Now that the price of crude oil has surged past $120 per barrel, let's revisit the December prediction of petroleum economist Philip Verleger, who said this was bound to happen and blamed the Bush administration's policy on the Strategic Petroleum Reserve.

As reported here, Verleger said that he believed last fall's run-up in oil prices could be traced back to the way the administration was stashing away oil in the SPR—taking off the market a crucial amount of the favored light, sweet crude oil, the easiest oil to refine. Furthermore, he said there was a risk that things could get worse because in the first months of 2008, the Bush administration had plans to increase the percentage of light, sweet crude it stockpiled while reducing the share that is heavy, sour crude—more plentiful, cheaper, and harder to refine.

The Department of Energy has been steadfast in its insistence that it does not remove enough oil from the worldwide marketplace to make a difference in global crude prices, but Verleger argues that the analysis does not take into account the extra premium the market puts on light, sweet crude in the spring and summer months due to tough summer environmental regulations. What DOE sees as a relatively small amount may be enough to make the market go haywire, with the price rise magnified by options trading in the commodity market, Verleger argued in his detailed paper (.pdf) on the issue last December.

"Extrapolation of this fall's evidence could take prices as high as an unbelievable $120 if adult supervision is not brought to bear on DOE," he wrote. "The situation could be made even worse by the arrival of the gasoline season.... It will be a disaster for motorists. I suspect it will also be a disaster for the U.S. economy."

Although they didn't base their request on the light, sweet crude issue, last week 16 Republican senators, led by Kay Bailey Hutchison of Texas, urged the administration to immediately halt deposits of domestic crude oil into the SPR until the economy stabilizes. Several Democratic senators have been calling for a halt and, indeed, a release of oil from the SPR, for some time.

In response, President Bush used the threat of terrorism to fend off pleas to change course.

"One of the things al Qaeda would like to do is blow up oil facilities," Bush said. "Understand, we're in a global market.
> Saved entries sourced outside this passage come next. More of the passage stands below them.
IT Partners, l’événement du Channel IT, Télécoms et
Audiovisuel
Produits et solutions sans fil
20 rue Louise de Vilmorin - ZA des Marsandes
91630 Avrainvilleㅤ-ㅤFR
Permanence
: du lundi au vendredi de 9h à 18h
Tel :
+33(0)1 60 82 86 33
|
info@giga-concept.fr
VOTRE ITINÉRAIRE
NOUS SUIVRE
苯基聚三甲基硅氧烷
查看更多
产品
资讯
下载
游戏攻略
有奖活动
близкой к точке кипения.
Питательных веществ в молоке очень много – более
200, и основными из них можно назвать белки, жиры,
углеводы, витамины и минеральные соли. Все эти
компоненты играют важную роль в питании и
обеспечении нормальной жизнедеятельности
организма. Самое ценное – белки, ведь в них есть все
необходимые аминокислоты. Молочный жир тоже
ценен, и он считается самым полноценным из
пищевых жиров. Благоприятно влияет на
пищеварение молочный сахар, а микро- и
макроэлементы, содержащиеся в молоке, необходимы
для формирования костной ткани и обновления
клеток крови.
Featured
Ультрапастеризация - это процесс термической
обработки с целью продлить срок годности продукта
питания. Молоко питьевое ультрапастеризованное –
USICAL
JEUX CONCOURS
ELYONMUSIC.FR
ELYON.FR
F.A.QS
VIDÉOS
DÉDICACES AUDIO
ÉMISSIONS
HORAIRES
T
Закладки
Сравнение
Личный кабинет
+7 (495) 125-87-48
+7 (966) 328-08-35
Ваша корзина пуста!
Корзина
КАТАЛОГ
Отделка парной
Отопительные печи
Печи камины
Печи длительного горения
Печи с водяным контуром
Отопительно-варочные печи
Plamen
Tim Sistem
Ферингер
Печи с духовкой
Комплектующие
An attack on our oil facility in a major oil-exporting country would affect the economies of their enemy—that would be us and other people who can't stand what al Qaeda stands for.... And, therefore, the [strategic reserve] is necessary, if that's the case, to be able to deal with that kind of contingency."

Of course, no one is saying that the strategic reserve isn't necessary. Verleger, for instance, says the administration should consider selling off sweet crude and buying cheaper sour crude to fill the reserve. And Hutchison and the Republicans point out that the SPR now has 25 percent more oil than when Bush took office. Indeed, at more than 700 million barrels, the strategic reserve is at its highest level ever and holds oil equivalent to 58 days of import protection.

For now, that oil is staying in salt caverns on the Gulf Coast while motorists are left to ponder how much more economic damage al Qaeda could mete out than the soulless global petroleum market has already inflicted. The DOE has solicited contracts to add up to 13 million more barrels of oil to the Strategic Petroleum Reserve.